The ‘Change’ mantra of seven-year-old administration of President Muhammadu Buhari is seen not to be having an impact on state-owned refineries in Nigeria’s energy sector, the economic heartbeat plagued with teething challenges.
In the face of very poor performance and large overheads, fixing Nigeria’s unprofitable refineries to functional capacity has remained the promise of every administration since 1999 as Abuja intentionally prefers to pile debt rather than embrace global examples on how to run a successful refinery or rein in its appetite for waste that has eaten the country’s national budget for decades.
A culprit of that inefficient spending is President Muhammadu Buhari. The president preaches prudence in government spending in public, but the expenses he signs off annually tell a different story.

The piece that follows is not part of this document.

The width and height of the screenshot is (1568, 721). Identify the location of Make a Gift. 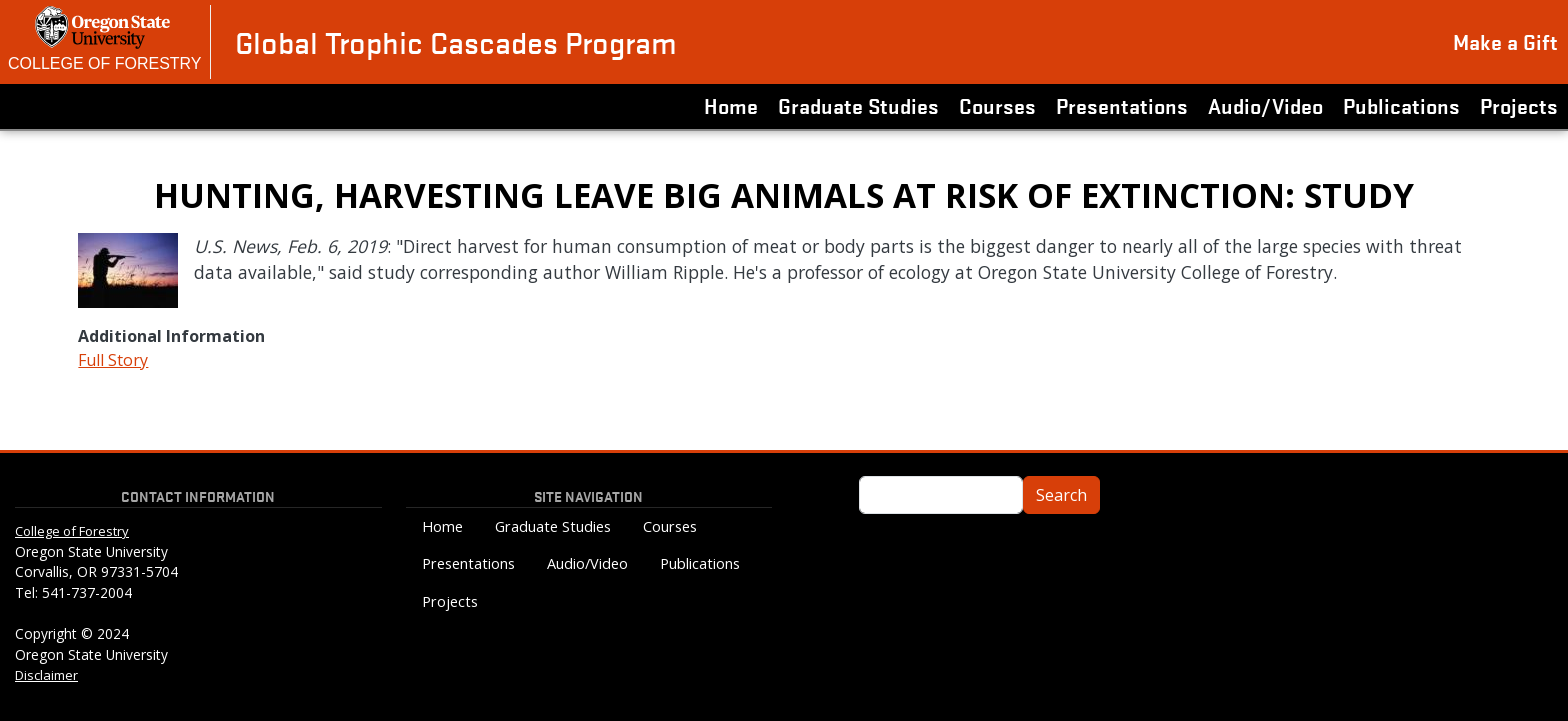
(1505, 41).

Under the watch of President Buhari who also doubles as Nigeria’s minister of petroleum, the government maintained Nigeria’s long history of wasteful spending on turnaround maintenance as audited financial statements show that these companies’ did not make a single naira between 2020 and 2021, showing a lack of operational activities.
Despite these developments, the Kaduna, Port-Harcourt and Warri refinery companies spent the sum of N127.326 billion on salaries, Wages and Employees benefits between 2020 and 2021, a review of the companies’ audited financial statements has shown.
In simpler terms, while operations were not ongoing at refineries (going by the details of the financial statement), the workers received monies running into billions of naira as Salaries, Wages and employees benefits.
Asides from the details of the financial reports, it is even more curious given that at various times, the Nigerian government had been reported as stating that refineries have failed to work, a development that necessitated contracts for rehabilitation, thus unclear what works were done by these workers who received over N127 billion salaries, wages, and benefits.
A study of the financial reports shows that the Port Harcourt refinery Company spent the sum of N22.547 billion in 2020 and another N32.023 billion in 2021 on Salaries, wages and employee benefits.
This shows that between 2020 and 2021, the sum of N9.476 billion was added to the money spent on salaries, wages and employee benefits.
In the case of the Port Harcourt refinery Company, the number of Directors whose emoluments were within 12 million and above numbered four in 2020 and another four in 2021.
Warri Refinery Company spent N12 billion in 2020 and another N14 billion in 2021, while Kaduna Refinery Company spent N26 billion in 2020 and N20 billion in 2021. The company increased its wage bill by two billion naira within a year despite no operations.
A further study shows that the highest paid director in the Kaduna Refinery Company earned N25.392 million in 2021 while the sum of N22.811 million was earned in 2020, showing that despite no activity, the Oil company increased remuneration to its highest paid director by over N2.5 million.
The increase in wage bills between 2021 and 2020 comes despite a decrease in the number of staff who worked in these years.
For instance, at the Port-Harcourt refinery the total number of staff in 2020 stood at 487 persons but fell to 450 persons in 2021, this did not stop the wage bill from increasing by N9.476 billion within these one year.
Nigeria has continued to grapple with fiscal challenges, with concerns raised on the management of its Oil company, NNPCL.
Although the Oil corporation has been rebranded to a limited liability company, there are still concerns on its management especially financially.